I think I mean PostingList here, but I got confused since a
PostingList also encompasses multiple terms via PList_Seek(). Things
are making little more sense, but still am not getting my head around
it.

Nathan Kurz
nate@verse.com

_______________________________________________
KinoSearch mailing list
KinoSearch@rectangular.com
http://www.rectangular.com/mailman/listinfo/kinosearch
Re: the lifecycle of a Posting [ In reply to ]
On Mon, Sep 17, 2007 at 02:14:00PM -0600, Nathan Kurz wrote:
> I'm trying to understand better how TermScorer's make use of the
> underlying Postings. I thought it was going to be straightforward,
> but once I get under the hood I get lost. I think I understand the
> terms as you define them in the IRTheory doc, but I have trouble
> matching these concepts up with the actual classes.
>
> When you have time, could you offer a couple paragraphs on the
> lifecycle of a Posting, with a one-sentence gloss of the relevant
> classes?

There's one thing that's really wacky about PostingList and the Postings that
TermScorer sees.

malloc() and free() are expensive ops. And a hell of a lot of Postings go by
during scoring.

So... to save time, PList_Bulk_Read doesn't actually create individual Posting
objects. It reads new data into the *same* master Posting over and over and
stacks copies of the master end to end within a ByteBuf. Instead of creating
and destroying many many Postings, we create and destroy a single ByteBuf.

These copies are what the Scorers actually see.

With that out of the way, let's step back.

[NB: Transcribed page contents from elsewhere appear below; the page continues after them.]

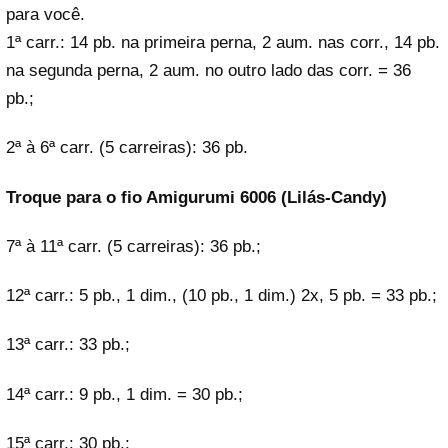
para você.
1ª carr.: 14 pb. na primeira perna, 2 aum. nas corr., 14 pb.
na segunda perna, 2 aum. no outro lado das corr. = 36
pb.;
2ª à 6ª carr. (5 carreiras): 36 pb.
Troque para o fio Amigurumi 6006 (Lilás-Candy)
7ª à 11ª carr. (5 carreiras): 36 pb.;
12ª carr.: 5 pb., 1 dim., (10 pb., 1 dim.) 2x, 5 pb. = 33 pb.;
13ª carr.: 33 pb.;
14ª carr.: 9 pb., 1 dim. = 30 pb.;
15ª carr.: 30 pb.;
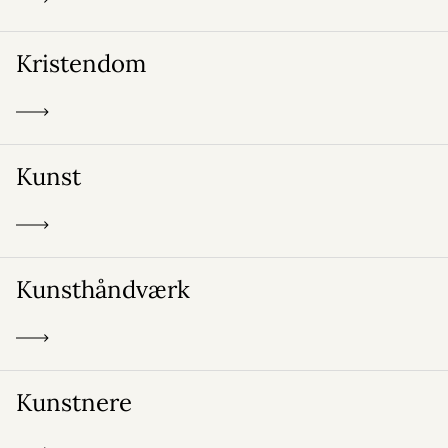
Kristendom
Kunst
Kunsthåndværk
Kunstnere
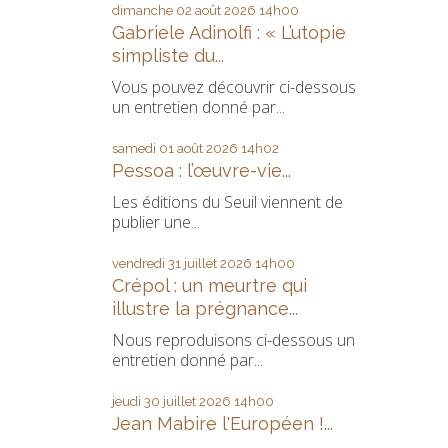
dimanche 02
août 2026
14h00
Gabriele Adinolfi : « L’utopie
simpliste du...
Vous pouvez découvrir ci-dessous
un entretien donné par...
samedi 01
août 2026
14h02
Pessoa : l’œuvre-vie...
Les éditions du Seuil viennent de
publier une...
vendredi 31
juillet 2026
14h00
Crépol : un meurtre qui
illustre la prégnance...
Nous reproduisons ci-dessous un
entretien donné par...
jeudi 30
juillet 2026
14h00
Jean Mabire l'Européen !...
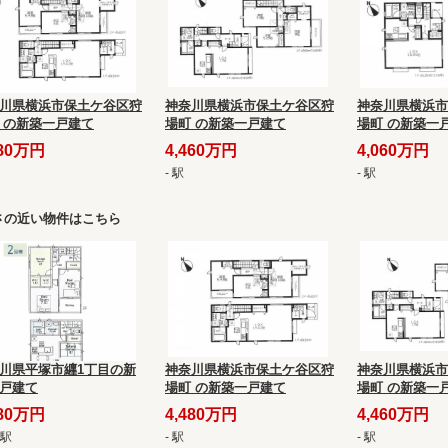
川県横浜市保土ケ谷区狩
神奈川県横浜市保土ケ谷区狩
神奈川県横浜市
 の新築一戸建て
場町 の新築一戸建て
場町 の新築一
480万円
4,460万円
4,060万円
- 駅
- 駅
さの近い物件はこちら
川県平塚市纒1丁目の新
神奈川県横浜市保土ケ谷区狩
神奈川県横浜市
戸建て
場町 の新築一戸建て
場町 の新築一
280万円
4,480万円
4,460万円
 駅
- 駅
- 駅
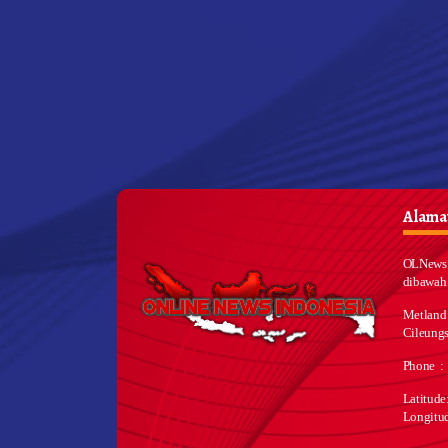
Alamat
OLNews 
dibawah
Metland
Cileungs
Phone :
Latitud
Longitu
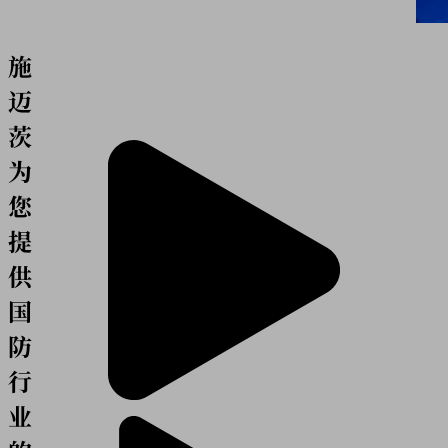
施
迈
茨
为
您
提
供
国
防
行
业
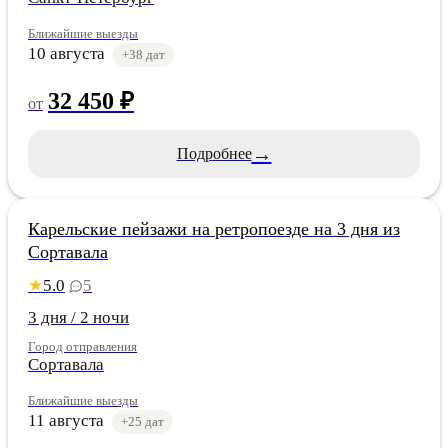
Ближайшие выезды
10 августа
+38 дат
32 450 ₽
от
→
Подробнее
Карелия
Карельские пейзажи на ретропоезде на 3 дня из
Сортавала
5.0
5
★
3 дня / 2 ночи
Город отправления
Сортавала
Ближайшие выезды
11 августа
+25 дат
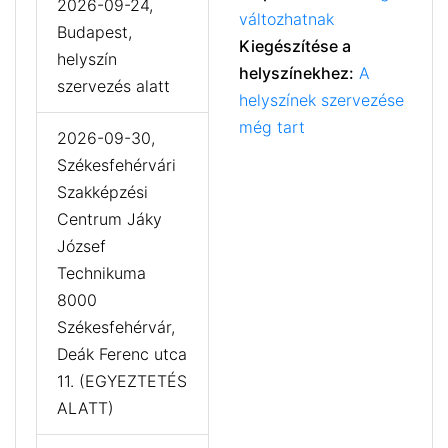
2026-09-24,
változhatnak
Budapest,
Kiegészítése a
helyszín
helyszínekhez:
A
szervezés alatt
helyszínek szervezése
még tart
2026-09-30,
Székesfehérvári
Szakképzési
Centrum Jáky
József
Technikuma
8000
Székesfehérvár,
Deák Ferenc utca
11. (EGYEZTETÉS
ALATT)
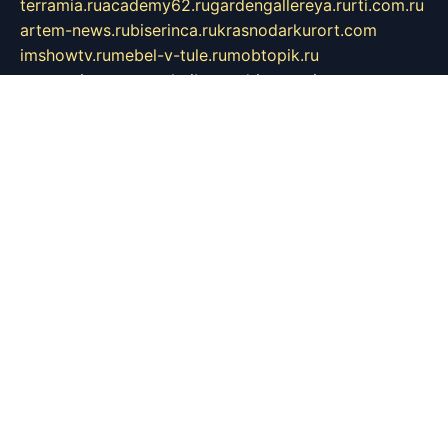
terramia.ru
academy62.ru
gardengallereya.ru
rti.com.ru
artem-news.ru
biserinca.ru
krasnodarkurort.com
imshowtv.ru
mebel-v-tule.ru
mobtopik.ru
pcsecurity.net.ru
tool-sib.ru
multimetrunit.ru
sp-tour.ru
fan-cs.ru
santeh-russia.ru
symbian9.net.ru
DSHAIR.RU
tmmotors.spb.ru
xjocuricopii.com
musavtomat.msk.ru
obustrojdom.ru
sovetcik.ru
ybaranovskaya.ru
ppknews.ru
cult-alshei.ru
JAPANRUSSIA.RU
proekciyamebel.ru
imper-finans.ru
rim.org.ru
glamourai.ru
brassminus.ru
zabor-pro.ru
ftn.pp.ru
dorogoe58.ru
laimengpacker.ru
kuzova-zapchasti.ru
sageerp.ru
taxodrom.ru
dsrazvitie.ru
hardcity.net.ru
ratinghomegames.ru
topservice25.ru
gubernyan.ru
gtglasslined.ru
ii4.ru
tssport.spb.ru
andorra24.com
blackwallstreet.ru
oboimos.ru
optim-doors.com.ru
ikuch.ru
nycr.org.ru
npa21.ru
vremya-ch.spb.ru
desert000.ru
ivtorgi.ru
ifiori.ru
catalog-statei.ru
dcv.org.ru
spetsmaster174.ru
ipkameryhiseeu.ru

The order of creation is...

TermQuery
TermWeight
PostingList
Posting (within PostingList contstuctor)
TermScorer
[many copies of Posting]

A lot happens in TermWeight->scorer():

sub scorer {
my ( $self, $reader ) = @_;
my $term = $self->{parent}{term};
my $plist = $reader->posting_list( term => $term );
return unless defined $plist;
return unless $plist->get_doc_freq;

return $plist->make_scorer(
similarity => $self->{similarity},
weight => $self,
weight_value => $self->get_value,
);
}


The PostingList contains a single master Posting object, of whatever type is
appropriate for the field -- almost always ScorePosting, for now.
TermWeight->scorer() has to delegate to the PostingList object because it
doesn't know what kind of TermScorer subclass to create. PostingList *also*
has to delegate, because it doesn't know *either*. Only the master Posting
knows.

The master Posting for each PostingList is ultimately created here:

Posting*
Schema_fetch_posting(Schema *self, const ByteBuf *field_name)
{
Similarity *sim = Schema_Fetch_Sim(self, field_name);
FieldSpec *fspec = (FieldSpec*)Hash_Fetch_BB(self->fspecs, field_name);

if (fspec == NULL)
CONFESS("Can't Fetch_Posting for unknown field %s", field_name->ptr);

return Post_Dupe(fspec->posting, sim);
}

The sequence for creating TermScorers is kind of convoluted because it wasn't
easy to support per-field Similarity. Like many other internal things in KS,
I wouldn't mind refactoring this stuff if we can come up with a better
implementation.

Marvin Humphrey
Rectangular Research
http://www.rectangular.com/

_______________________________________________
KinoSearch mailing list
KinoSearch@rectangular.com
http://www.rectangular.com/mailman/listinfo/kinosearch
Re: the lifecycle of a Posting [ In reply to ]
I wrote:
> There's one thing that's really wacky about PostingList and the Postings that
> TermScorer sees.
>
> malloc() and free() are expensive ops. And a hell of a lot of Postings go by
> during scoring.
>
> So... to save time, PList_Bulk_Read doesn't actually create individual Posting
> objects. It reads new data into the *same* master Posting over and over and
> stacks copies of the master end to end within a ByteBuf. Instead of creating
> and destroying many many Postings, we create and destroy a single ByteBuf.
>
> These copies are what the Scorers actually see.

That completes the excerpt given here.